The answer to this question, depending upon what it is, or on what circumstances it might be conditioned, could also significantly affect other employee elections in addition to opting into a new benefit tier that has a different employee contribution rate, such as electing to purchase service credit through a salary reduction, or electing a deferred retirement option plan whereby the employee contributions to the plan cease.

A reading unfavorable to Orange County would also appear to overturn past favorable IRS rulings that specifically allowed use of pickups where individual employees make an irrevocable election to have contributions made to a plan on their behalf by payroll deduction. It would also contradict Congressional intent. For example, under the Tax Reform Act of 1997, Congress stated that nothing in the new purchase of service credit provisions were meant to interfere with pickups to purchase service credits.
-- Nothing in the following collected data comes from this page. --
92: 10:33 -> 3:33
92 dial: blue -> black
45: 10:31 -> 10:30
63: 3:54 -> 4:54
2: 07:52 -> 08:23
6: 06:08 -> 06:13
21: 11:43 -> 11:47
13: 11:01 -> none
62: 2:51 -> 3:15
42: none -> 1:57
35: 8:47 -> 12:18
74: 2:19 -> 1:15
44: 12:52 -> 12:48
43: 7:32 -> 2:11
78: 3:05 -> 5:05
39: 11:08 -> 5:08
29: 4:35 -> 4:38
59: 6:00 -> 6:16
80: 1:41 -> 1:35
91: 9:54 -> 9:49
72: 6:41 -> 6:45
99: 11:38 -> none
Also, under the Pension Protection Act of 2006, Congress specifically reaffirmed the ability of public employees to purchase service under a plan whereby “a lower level benefit is converted to a higher benefit level otherwise offered under the same plan.”

Current Status

Discussions have been underway with Treasury to address the potential unintended impact of such a reading. For example, any action by Treasury that officially affirms this reading of Revenue Ruling 2006-43, even in part, could raise serious issues for many plans. It could also impact a number of changes being considered by some to enhance sustainability. There is also concern that a proscriptive outline by Treasury of the timing, circumstances, financial condition, etc. under which a new tier or plan can receive picked-up contributions could be interpreted as a one-size-fits-all Federal model that employers are encouraged to follow.

Public plan organizations, representatives and attorneys are currently urging the Service to consider a ruling position with regard to Revenue Ruling 2006-43 that clarifies that a CODA does not include an irrevocable election to prospectively modify contributions or accruals under an existing broad-based qualified governmental defined benefit plan (available to all similarly situated individuals in a reasonably equivalent manner), if made pursuant to any provision of federal, state, or local law (including any administrative rule or policy and any collectively bargained provision adopted in accordance with such law).
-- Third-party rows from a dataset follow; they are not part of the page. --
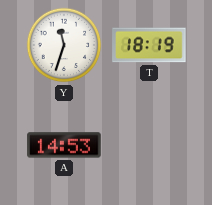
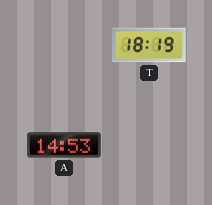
Y: 11:33 -> none
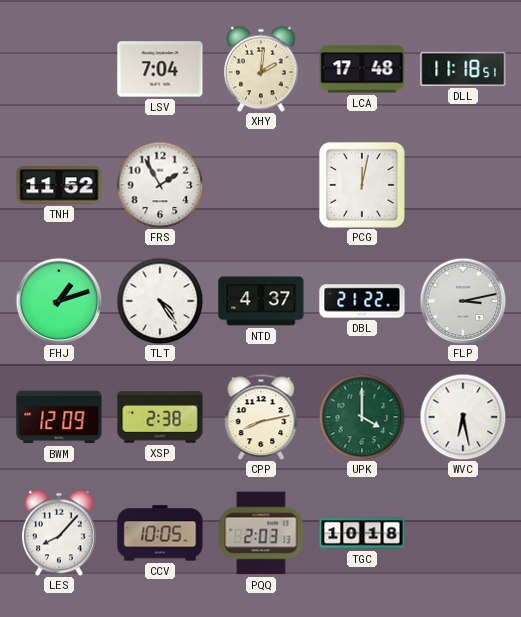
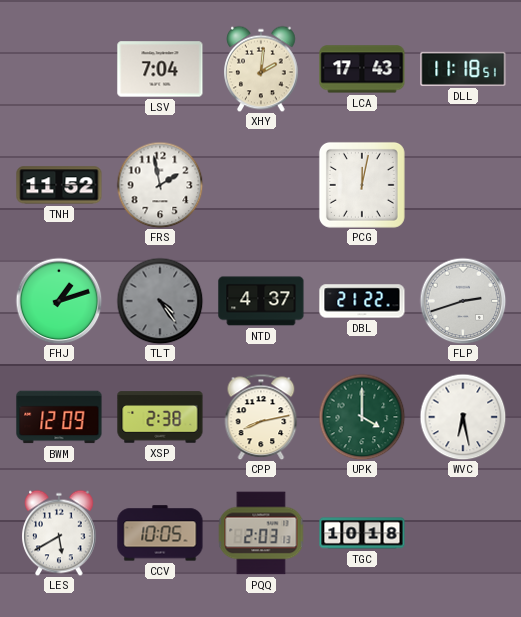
LCA: 17:48 -> 17:43
FRS: 1:55 -> 1:58
TLT dial: white -> grey
FLP: 3:13 -> 2:42
LES: 8:07 -> 5:40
However, certain public employee unions – but not all -- are concerned with the implications of the Orange County plan and the temptation it presents to current employees to waive their constitutional guarantees to their current benefits. These unions have urged Treasury and the IRS to follow a strict interpretation of Revenue Ruling 2006-43 and find that individually elected contributions should continue to be excluded from treatment as employer “pick-up” contributions.
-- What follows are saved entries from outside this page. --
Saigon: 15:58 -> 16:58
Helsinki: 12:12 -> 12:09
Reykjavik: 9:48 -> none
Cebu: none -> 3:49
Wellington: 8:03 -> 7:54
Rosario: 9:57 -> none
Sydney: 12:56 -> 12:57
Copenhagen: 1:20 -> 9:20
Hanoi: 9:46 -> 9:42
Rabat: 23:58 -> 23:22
There is clearly a feeling at the IRS and Treasury that this is becoming a major political problem. The fact that there is not unanimity as to a resolution of the issue among the various public sector organizations is also viewed as a problem and has likely been a factor in the delayed response. There are also reports that the IRS is considering a very narrowly-drawn, fact-specific PLR that simply recites the facts of the Orange County situation and states that this does not present a CODA.

In any case, it appears that pressure from Capitol Hill for a response to the pending PLR requests means that something is likely to happen sooner rather than later.